En 2010, le volume fiscal indexé au secteur des télécommunications en Afrique subsaharienne faisait déjà l’objet d’un débat passionné entre les gouvernements et les opérateurs de téléphonie mobile. Les premiers, soucieux d’assurer de nouvelles ressources financières pour le trésor public, n’ont cessé de clamer un juste gain sur un secteur en croissante richesse. De son côté, l’Association mondiale des opérateurs de téléphonie (GSMA) n’a cessé d’interpeller sur le danger qu’une fiscalité trop gourmande représente à long terme, non seulement pour la viabilité des sociétés télécoms, mais également pour le développement. Dix ans plus tard, la question fiscale a évolué mais pas en faveur des opérateurs télécoms.
L’Afrique subsaharienne est devenue la région la plus taxée au monde, devant l’Afrique du Nord-Moyen-Orient et l’Asie pacifique.

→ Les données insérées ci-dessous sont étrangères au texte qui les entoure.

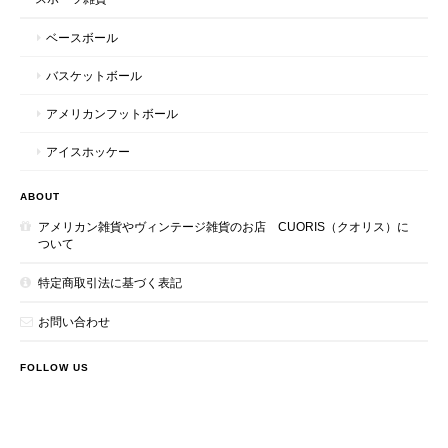
ベースボール
バスケットボール
アメリカンフットボール
アイスホッケー
ABOUT
アメリカン雑貨やヴィンテージ雑貨のお店 CUORIS（クオリス）に
ついて
特定商取引法に基づく表記
お問い合わせ
FOLLOW US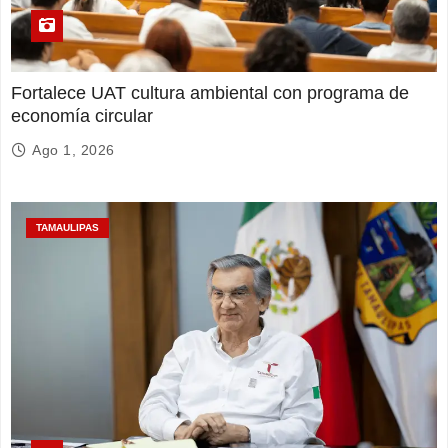
Fortalece UAT cultura ambiental con programa de
economía circular
Ago 1, 2026
TAMAULIPAS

En 2017, les taxes se sont en effet multipliées sur le marché, suscitées par la croissance enregistrée au fil des ans par le secteur des télécoms qui a su séduire davantage de clients à travers de nouveaux services à valeur ajoutée. L’Afrique subsaharienne était considérée, il y a sept ans, comme la troisième région la plus taxée au monde, après l’Europe centrale et de l’Est et l’Union Européenne, mais devant l’Amérique latine. Selon le rapport « Global Mobile Tax Review 2010/2011» de GSMA et de l’UIT, elle est devenue la première, devant l’ Afrique du Nord - Moyen-Orient et l’Asie pacifique. Les paiements moyens d'impôts représentaient 25% des revenus du secteur. En 2016, le secteur des télécoms a contribué à hauteur de 13 milliards $ au revenu fiscal de l’Afrique subsaharienne. En 2018, cette contribution est passée à 15,6 milliards $. 2020 a toutefois enregistré un recul de 600 millions $ par rapport à l’année précédente.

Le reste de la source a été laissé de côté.